Egli riesce in ogni modo a cogliere qualche momento di pace, oppure ad isolarsi e custodire nella sua stanza/rifugio il cosmo intero; infatti, la natura per lui ha una grande importanza poiché madre del nostro misterioso passaggio: “Ho guardato la volta celeste / il giorno limpido e sereno. / La terra ossequiosa ruota / intorno ad un principio.” Inoltre, scavando nella contraddizione umana divisa tra corpo e anima, può riuscire a sentirsi parte della stessa umanità: “Cercando l’anima cerco la mia / dimensione d’uomo fra gli uomini / carne alla carne, terra alla terra.”
Neanche l‘amore, sebbene appagante, benché pregno di sensualità, non può fare il miracolo della gioia perché “Dopo l’amore / ti senti d’essere / più solo di prima”. La passionalità di Cauchi traspare in versi dal forte tono e comprende tutto quello che lo circonda; come ad esempio la bella lirica che dà il titolo all’opera, dove la sabbia diventa protagonista: “E mano tu stessa ti insinui / laddove lo sguardo non può / accarezzando tutto il corpo / e dando a tutti sollievo.”.
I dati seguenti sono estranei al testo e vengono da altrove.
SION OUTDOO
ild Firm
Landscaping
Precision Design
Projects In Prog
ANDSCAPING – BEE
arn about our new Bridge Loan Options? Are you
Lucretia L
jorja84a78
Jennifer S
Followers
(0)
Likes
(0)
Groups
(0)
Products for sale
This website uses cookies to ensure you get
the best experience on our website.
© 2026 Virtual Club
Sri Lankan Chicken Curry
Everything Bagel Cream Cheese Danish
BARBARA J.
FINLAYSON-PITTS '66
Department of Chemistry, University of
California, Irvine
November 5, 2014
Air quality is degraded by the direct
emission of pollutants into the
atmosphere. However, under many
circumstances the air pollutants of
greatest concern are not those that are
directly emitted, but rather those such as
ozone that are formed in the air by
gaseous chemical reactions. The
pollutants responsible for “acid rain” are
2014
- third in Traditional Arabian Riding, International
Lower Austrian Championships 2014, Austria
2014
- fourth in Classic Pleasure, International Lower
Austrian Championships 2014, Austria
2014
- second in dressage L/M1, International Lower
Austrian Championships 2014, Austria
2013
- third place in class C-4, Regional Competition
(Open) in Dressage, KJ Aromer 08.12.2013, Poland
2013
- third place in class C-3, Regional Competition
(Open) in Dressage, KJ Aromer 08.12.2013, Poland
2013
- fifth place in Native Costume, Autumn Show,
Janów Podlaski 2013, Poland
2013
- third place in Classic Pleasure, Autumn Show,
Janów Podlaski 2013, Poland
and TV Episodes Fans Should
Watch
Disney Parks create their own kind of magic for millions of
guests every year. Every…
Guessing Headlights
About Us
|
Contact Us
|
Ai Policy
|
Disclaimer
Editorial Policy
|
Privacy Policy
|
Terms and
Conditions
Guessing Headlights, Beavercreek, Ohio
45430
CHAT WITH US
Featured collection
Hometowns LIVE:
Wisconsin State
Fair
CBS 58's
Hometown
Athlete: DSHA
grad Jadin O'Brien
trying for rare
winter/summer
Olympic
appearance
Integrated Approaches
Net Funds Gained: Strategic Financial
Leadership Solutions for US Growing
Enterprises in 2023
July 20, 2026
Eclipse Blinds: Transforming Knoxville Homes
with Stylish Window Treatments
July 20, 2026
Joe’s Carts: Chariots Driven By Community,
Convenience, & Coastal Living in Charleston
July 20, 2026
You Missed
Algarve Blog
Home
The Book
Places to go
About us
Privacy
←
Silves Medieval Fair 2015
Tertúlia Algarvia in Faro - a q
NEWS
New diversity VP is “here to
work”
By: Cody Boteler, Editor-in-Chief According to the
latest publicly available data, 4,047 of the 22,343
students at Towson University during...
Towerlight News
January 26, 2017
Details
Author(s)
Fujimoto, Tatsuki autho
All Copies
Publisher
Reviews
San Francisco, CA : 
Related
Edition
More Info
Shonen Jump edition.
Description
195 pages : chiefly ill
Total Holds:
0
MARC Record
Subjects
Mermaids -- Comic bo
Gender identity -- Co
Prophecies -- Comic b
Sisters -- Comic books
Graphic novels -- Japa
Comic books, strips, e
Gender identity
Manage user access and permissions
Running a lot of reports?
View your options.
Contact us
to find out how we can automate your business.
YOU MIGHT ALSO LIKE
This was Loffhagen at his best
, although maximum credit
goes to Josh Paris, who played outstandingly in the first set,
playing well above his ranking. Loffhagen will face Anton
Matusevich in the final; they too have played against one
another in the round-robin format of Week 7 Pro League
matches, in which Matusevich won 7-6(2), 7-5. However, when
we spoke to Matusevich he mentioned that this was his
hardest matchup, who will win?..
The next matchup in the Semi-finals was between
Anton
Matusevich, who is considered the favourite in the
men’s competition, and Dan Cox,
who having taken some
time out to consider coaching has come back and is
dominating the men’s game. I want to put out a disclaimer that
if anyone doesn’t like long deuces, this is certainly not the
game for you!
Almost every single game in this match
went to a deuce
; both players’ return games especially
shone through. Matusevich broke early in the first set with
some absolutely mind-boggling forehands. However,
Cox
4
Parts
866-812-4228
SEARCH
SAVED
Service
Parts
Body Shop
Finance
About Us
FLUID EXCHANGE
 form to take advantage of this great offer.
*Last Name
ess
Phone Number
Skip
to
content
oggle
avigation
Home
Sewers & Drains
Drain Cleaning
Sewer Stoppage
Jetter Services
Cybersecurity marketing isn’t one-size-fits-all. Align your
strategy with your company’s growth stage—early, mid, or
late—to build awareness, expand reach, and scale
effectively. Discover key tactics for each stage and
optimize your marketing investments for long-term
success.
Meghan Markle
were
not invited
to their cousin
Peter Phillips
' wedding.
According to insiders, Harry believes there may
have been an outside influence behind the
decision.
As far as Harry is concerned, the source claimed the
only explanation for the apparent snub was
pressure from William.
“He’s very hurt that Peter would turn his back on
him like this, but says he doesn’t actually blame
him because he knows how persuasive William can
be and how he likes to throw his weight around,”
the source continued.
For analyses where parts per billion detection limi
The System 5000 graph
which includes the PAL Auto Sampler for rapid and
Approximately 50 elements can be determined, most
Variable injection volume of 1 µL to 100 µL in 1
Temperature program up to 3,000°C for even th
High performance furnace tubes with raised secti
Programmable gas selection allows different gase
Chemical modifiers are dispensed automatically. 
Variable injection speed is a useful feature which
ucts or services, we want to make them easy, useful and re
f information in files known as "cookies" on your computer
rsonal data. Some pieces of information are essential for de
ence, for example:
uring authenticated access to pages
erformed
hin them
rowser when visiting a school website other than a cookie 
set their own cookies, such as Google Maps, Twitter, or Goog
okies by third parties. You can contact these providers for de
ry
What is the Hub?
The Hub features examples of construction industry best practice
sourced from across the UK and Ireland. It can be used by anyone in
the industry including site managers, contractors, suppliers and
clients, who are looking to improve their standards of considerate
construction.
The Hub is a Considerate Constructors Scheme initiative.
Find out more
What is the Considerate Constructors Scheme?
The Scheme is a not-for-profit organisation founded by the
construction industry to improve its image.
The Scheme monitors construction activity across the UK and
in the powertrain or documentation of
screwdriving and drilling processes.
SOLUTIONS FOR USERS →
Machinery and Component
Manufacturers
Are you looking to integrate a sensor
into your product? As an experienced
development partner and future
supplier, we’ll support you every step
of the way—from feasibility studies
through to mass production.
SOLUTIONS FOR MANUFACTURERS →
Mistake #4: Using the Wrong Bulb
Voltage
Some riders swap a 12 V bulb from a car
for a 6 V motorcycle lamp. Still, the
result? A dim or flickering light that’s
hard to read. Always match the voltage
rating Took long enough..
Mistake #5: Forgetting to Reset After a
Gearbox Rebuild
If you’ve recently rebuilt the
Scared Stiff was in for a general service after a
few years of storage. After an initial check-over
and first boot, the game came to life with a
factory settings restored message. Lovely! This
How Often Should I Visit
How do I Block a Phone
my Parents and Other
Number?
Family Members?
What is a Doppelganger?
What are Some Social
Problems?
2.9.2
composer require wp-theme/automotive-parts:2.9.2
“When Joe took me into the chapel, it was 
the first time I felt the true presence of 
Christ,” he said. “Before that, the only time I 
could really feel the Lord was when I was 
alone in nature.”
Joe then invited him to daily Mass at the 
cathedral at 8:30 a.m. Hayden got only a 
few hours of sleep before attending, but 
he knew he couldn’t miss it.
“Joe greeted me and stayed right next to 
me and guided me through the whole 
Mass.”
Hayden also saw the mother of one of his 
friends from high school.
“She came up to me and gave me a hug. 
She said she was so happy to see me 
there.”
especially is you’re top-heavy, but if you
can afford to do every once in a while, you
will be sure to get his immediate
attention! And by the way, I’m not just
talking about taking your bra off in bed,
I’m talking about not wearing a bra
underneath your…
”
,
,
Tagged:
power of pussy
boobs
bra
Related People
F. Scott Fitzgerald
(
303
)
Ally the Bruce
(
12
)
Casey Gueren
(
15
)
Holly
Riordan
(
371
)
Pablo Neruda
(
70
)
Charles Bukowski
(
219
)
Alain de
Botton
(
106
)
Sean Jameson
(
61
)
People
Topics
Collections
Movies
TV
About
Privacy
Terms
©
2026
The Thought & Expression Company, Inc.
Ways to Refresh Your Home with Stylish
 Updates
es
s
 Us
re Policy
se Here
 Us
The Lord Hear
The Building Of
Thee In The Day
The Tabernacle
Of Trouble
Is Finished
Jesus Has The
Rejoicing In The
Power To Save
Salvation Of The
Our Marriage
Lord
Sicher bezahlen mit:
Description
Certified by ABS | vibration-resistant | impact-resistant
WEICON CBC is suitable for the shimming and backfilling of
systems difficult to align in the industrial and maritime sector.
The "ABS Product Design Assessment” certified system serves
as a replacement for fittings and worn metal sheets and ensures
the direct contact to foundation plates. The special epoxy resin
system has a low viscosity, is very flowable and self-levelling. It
Un altro rifugio per il poeta è il sogno, la zona d’ombra dove l’irreale può divenire realtà e si può giocare e fingere. Anche il pensiero della morte aleggia continuamente nella raccolta ma Cauchi, nonostante le tante insidie, la profonda solitudine e un’acuta malinconia, desidera continuare a vivere: “Un lungo discorso / poche parole / solo una / vivere”. E il suo viaggio segue in un continuo slabbrarsi di domande; egli osserva e riflette senza sosta e termina la raccolta con un’emblematica lirica dal titolo “Senza volto”, nella quale l’uomo perde addirittura l’identità: “Appari in ogni luogo / e ti travesti in ognuno / sei dentro ciascuno / e hai mille volti. / Ma volto che io sono / non ti scorgo / e volto ancora / non ti colgo”.